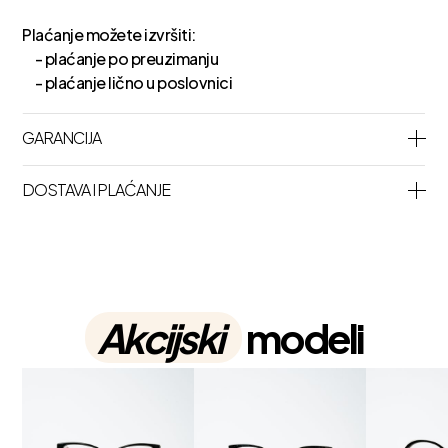
Plaćanje možete izvršiti:
- plaćanje po preuzimanju
- plaćanje lično u poslovnici
GARANCIJA
DOSTAVA I PLAĆANJE
Akcijski
modeli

# HOW TO COMPLETE THIS TASK
Return a verbatim transcription of the data, omitting all images.

# WRITTEN RESPONSE
Plaćanje možete izvršiti:
- plaćanje po preuzimanju
- plaćanje lično u poslovnici
GARANCIJA
DOSTAVA I PLAĆANJE
Akcijski
modeli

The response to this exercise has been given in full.